Keurig® K45 Elite Brewing System

It was in October 2011 that David Einhorn presented a slideshow to the Value Investing Conference. I frankly haven't kept close tabs on the consequences: what has happened to the stock price of Green Mountain (NASDAQ: GMCR).

The two year stock price chart is available here.

GMCR was on its way down, off its September 2011 peak price of $110, before Einhorn said anything. For GMCR, the fall was horrid. The price was below $30 by the start of the new year 2012.

It didn't start recovering for more than a year. In September 2012, its patent on its K-cups expired. This was a critical part of Einhorn's original argument: the intellectual property was the moat keeping competitors away. Those neat little pods let you brew coffee one cup at a time in your kitchen, (or in a hotel suite) and people were willing to pay premium prices for that convenience. After September 2012 had passed and the patent protection was lost: at least that loss had been further discounted into price. The sword of Damocles had fallen.

Stock markets look forward, never back, so after that expiration was a fait accompli, the possibility of a price recovery lay open.  

One fairly obvious means of recovery was to create an improved form of the K-cup, patent the improvements, and of course sell the new machines that can use the new improvements. Accordingly, as early as September 27, GMCR was making announcements like this, "Green Mountain Coffee Roasters Inc. expands its line of Keurig Vue Brewers."

Replacing the old moat with a new one.
By November 8th, it was announcing that it had revolutionized at-home espresso with another new system.
 
That was what the market wanted to hear, and its turn-around began soon thereafter. It still hasn't returned to those late-summer-2011 levels, but it has gotten to $80, but its price did get to $80 before a recent pull-back.

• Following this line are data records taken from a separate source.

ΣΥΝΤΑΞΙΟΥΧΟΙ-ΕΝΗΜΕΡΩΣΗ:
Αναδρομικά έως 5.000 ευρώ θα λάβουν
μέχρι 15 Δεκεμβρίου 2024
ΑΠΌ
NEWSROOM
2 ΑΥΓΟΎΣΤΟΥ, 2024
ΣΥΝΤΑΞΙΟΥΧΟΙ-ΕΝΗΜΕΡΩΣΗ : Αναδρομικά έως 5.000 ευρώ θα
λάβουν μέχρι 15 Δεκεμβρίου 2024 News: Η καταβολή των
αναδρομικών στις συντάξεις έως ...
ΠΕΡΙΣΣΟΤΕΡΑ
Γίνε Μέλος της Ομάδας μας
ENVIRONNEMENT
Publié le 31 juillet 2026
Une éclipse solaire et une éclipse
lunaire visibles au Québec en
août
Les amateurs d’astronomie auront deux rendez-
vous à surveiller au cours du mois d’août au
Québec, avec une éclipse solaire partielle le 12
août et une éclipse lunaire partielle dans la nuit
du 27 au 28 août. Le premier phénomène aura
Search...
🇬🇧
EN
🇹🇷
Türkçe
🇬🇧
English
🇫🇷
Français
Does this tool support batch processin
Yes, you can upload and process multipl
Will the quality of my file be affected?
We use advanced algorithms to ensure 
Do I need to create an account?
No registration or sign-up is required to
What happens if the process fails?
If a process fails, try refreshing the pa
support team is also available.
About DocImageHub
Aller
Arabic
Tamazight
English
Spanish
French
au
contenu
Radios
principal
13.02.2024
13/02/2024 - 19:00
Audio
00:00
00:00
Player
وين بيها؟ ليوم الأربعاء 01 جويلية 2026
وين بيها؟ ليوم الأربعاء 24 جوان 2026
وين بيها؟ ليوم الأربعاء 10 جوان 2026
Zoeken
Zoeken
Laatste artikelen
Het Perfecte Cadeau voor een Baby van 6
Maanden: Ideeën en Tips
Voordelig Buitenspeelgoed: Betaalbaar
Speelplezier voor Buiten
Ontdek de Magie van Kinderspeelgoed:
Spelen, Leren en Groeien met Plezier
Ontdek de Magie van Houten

So ... what? Three things:

1) Einhorn was right within the timeframe he had in mind, and I'm sure he made good money onhis well-timed pessimism

2) Longer-term buy-and-hold investors may feel some vindication: their stock didn't go to zero, and their company may have a lot of productivity left in it

3) IP is incredibly important in the business world today, both in the getting and in the losing, and in the tricky business of putting such a moat back in place once you've lost it.